Si sufrimos de alergia, nos sanará el alergólogo. Si nuestro problema es de corazón, de ello se encargará el cardiólogo. Si por el contrario nuestras dolencias son de huesos, acudiremos al traumatólogo. Con las afecciones de la piel acudimos al dermatólogo. Y si, por el contrario, tenemos que ordenar nuestras ideas, pensamientos y emociones acudimos al psicólogo. 


¿Qué pasa cuando nos duele el alma? ¿Qué especialista nos alivia el dolor de nuestra esencia? ¿Qué tratamiento existe para solventar el daño del alma?



Hay veces que el dolor es tan grande que no vemos salida, no encontramos solución que calme ese mal.

Tenemos especialistas de todo tipo, que van desde la medicina tradicional a técnicas más alternativas. Todas encargadas de aliviar los daños del cuerpo. Es cierto que necesitamos una buena salud para mantenernos vivos “mens sana in corpore sano”.

La mayoría de las religiones manifiestan la permanencia de las almas tras la muerte, dándole una mayor importancia a las mismas.
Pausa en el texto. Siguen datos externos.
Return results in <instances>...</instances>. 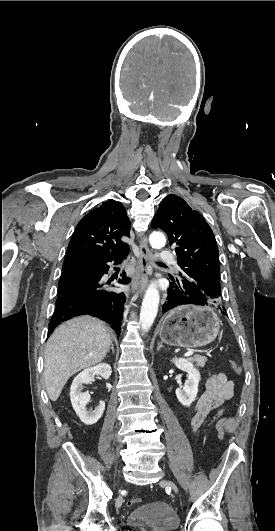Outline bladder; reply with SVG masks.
<instances>
[{
	"mask_svg": "<svg viewBox=\"0 0 275 531\" xmlns=\"http://www.w3.org/2000/svg\"><path fill=\"white\" fill-rule=\"evenodd\" d=\"M130 528L138 531H178L180 520L172 507L165 502L139 505L129 515Z\"/></svg>",
	"mask_w": 275,
	"mask_h": 531,
	"instance_id": "1",
	"label": "bladder"
}]
</instances>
Pero luego parece que nadie nos preocupamos de cuidar nuestra esencia. De velar por el bienestar de nuestra alma.

 

Cuando me refiero a alma, no hablo de una forma mística, ni de algo en relación con la metafísica. Hablo de nuestro interior más íntimo. Cuidar, mimar, conocer y adentrarnos en nuestro “Yo” más profundo. Poder acudir a un “almologo” que nos ayude a sanar los males de nuestra alma. Poder curar las heridas que rasgan nuestro ser, que nos impide una vida planea y sana. Tenemos que atender este espacio de nuestra vida para ser inmensamente felices obviando todo lo externo.


¿Crees que se puede ser feliz siendo pobre o con una vida cargada de problemas?



Sería de hipócrita decir que nuestro entorno no favorece a un mejor desarrollo de nuestra persona. Que incluso, lo material puede contribuir a ser felices. Pero ¿En qué medida podemos depender de lo externo para alcanzar la felicidad? 


Podemos ser inmensamente ricos, con muchos bienes materiales que, si nuestra alma es pobre, de nada nos servirá.


Alcanzar el bienestar y nuestra propia felicidad no depende ni de lo material, ni de las circunstancias externas. Simplemente dependerá de nosotros, de la capacidad que tengamos para focalizar y encajar nuestras circunstancias. Pero nada de esto nos lo enseñan en el colegio, y tampoco tenemos un “almologo” que nos ayude a sanar y reparar estos daños y golpes de la vida. Es la propia vida y el tiempo el que nos va marcando esas enseñanzas, y podremos pasarnos una vida entera buscando la clave eterna de la felicidad. Corrompidos por una sociedad que nos enseñan vidas perfectas, viajes perfectos, casas perfectas, ropa perfecta… y sin poder alcanzar todo eso que se “debe” tener vamos a ser unos desgraciados e infelices.

 

Aprende a focalizar, a discernir y, sobre todo, valora los aspectos positivos que tienes en TU VIDA. No es fácil y será una ardua tarea, pero jamás será imposible.